That was when Jim was himself; but when he had gone for a playday, he came rip-roariously home, time and again, and demanded his book, to get more money for drink. The scrimmages that grandmother had with him about that book would have been highly ludicrous if a vein of tragedy had not run underneath them.
One cause of Jim's inconsistent behavior about his bank account was the bad company he fell into on his playdays. After he had imbibed somewhat, those boon companions would urge him to go home and get his bank book; for under the influence of drink Jim was a noisy talker and likely to boast of his savings.
None of us, except grandmother, knew where Jim's bank book was, and after one memorable experience with him the old lady always disappeared when she saw him drive in. The second time, Jim actually searched the house for his book; but grandmother had taken it and stolen away to a neighbor's house. Once or twice afterwards Jim came and searched for his book; and I remember that the old Squire had doubts whether it was best for us to withhold it from him. Grandmother, however, had no such scruples.
"He shan't have it! Those rum sellers shan't get it from him!" she exclaimed.
When he had recovered from the effects of his playday Jim was always fervently glad that he had not spent his savings.
But his bad habits rapidly grew on him, and we fully expected that his savings, which, thanks to grandmother's resolute efforts, now amounted to nearly four hundred dollars, would eventually be squandered on drink.
"It's no use," Addison often said. "It will all go that way in the end, and the more there is of it the worse will be the final crash."
Others thought so, too—among them Miss Wilma Emmons, who taught the district school that summer. Miss Emmons was tall, slight and pale, with dark hair and large light-blue eyes. She would have been very pretty except for her very high, narrow forehead that not even her hair, combed low, could prevent from being noticeable. She made you feel that she was constantly intent on something that worried her.

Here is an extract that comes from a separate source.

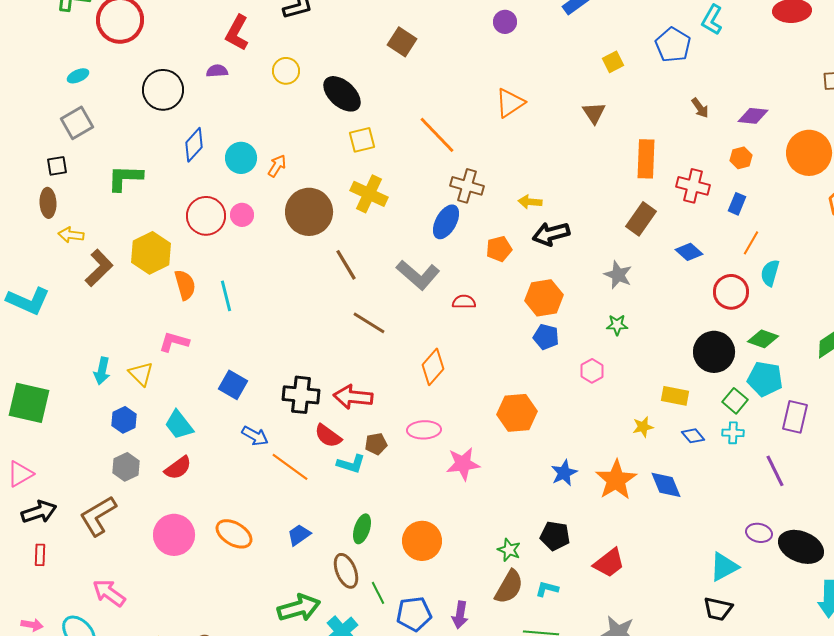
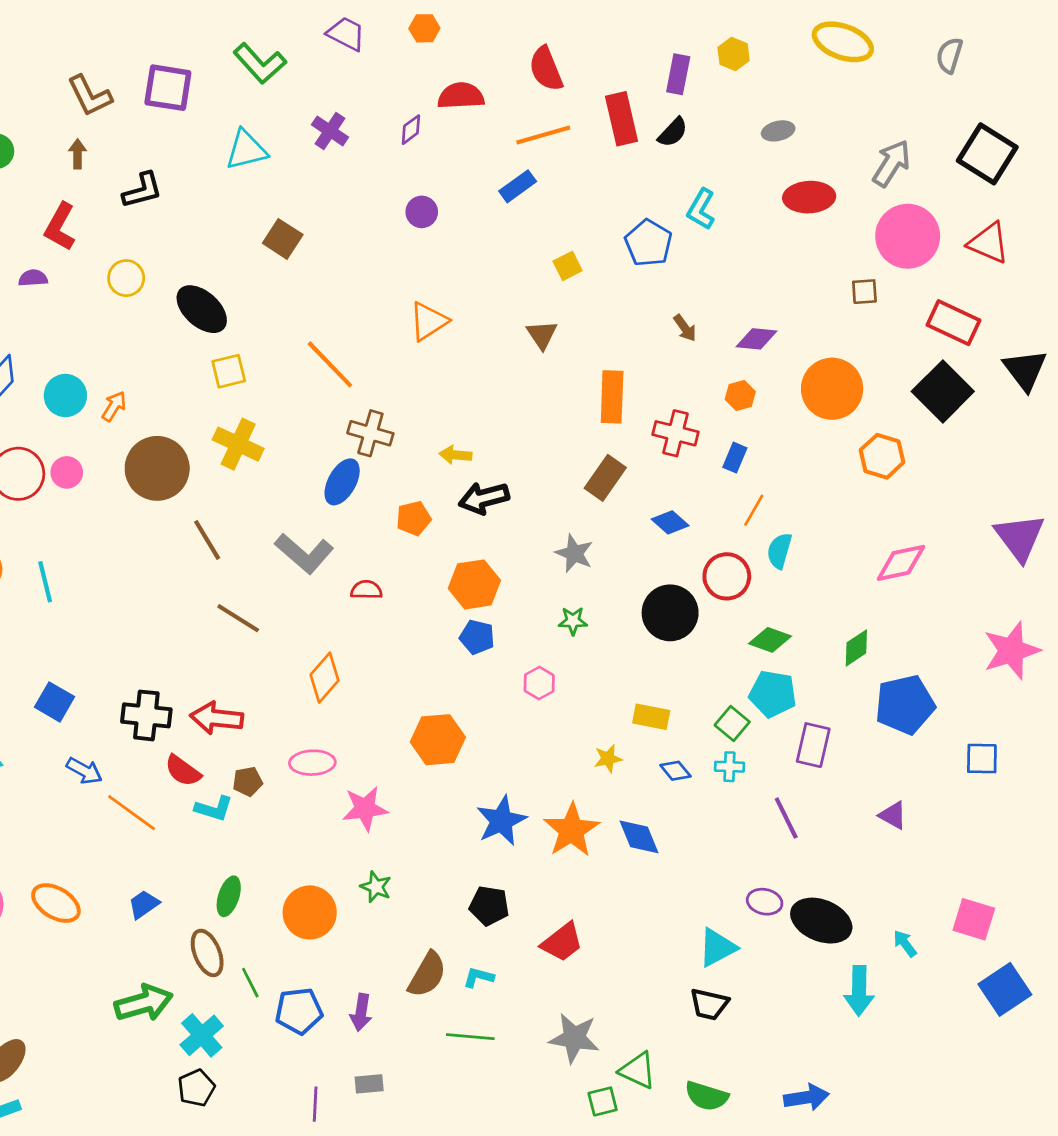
black circle: (714, 352) -> (670, 613), moved
blue star: (564, 473) -> (501, 821), size x1.4
green star: (509, 550) -> (376, 887), moved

As time passed, we came to learn the cause of her anxiety. She had two brothers, younger than herself, bright, promising boys whom she was trying to help through college. The three were orphans, without means; and Wilma was working hard, summer and winter, at anything and everything that offered profit, in an effort to give those boys a liberal education; besides teaching school, she went round the countryside in all weathers selling books, maps and sewing machines. Her devotion to those brothers was of course splendid, yet I now think that Wilma, temperamental and overworked, had let it become a kind of monomania with her.
A few days after she came to board at the old Squire's—all the school-teachers boarded there—Addison said to me that he wondered what that girl had on her mind.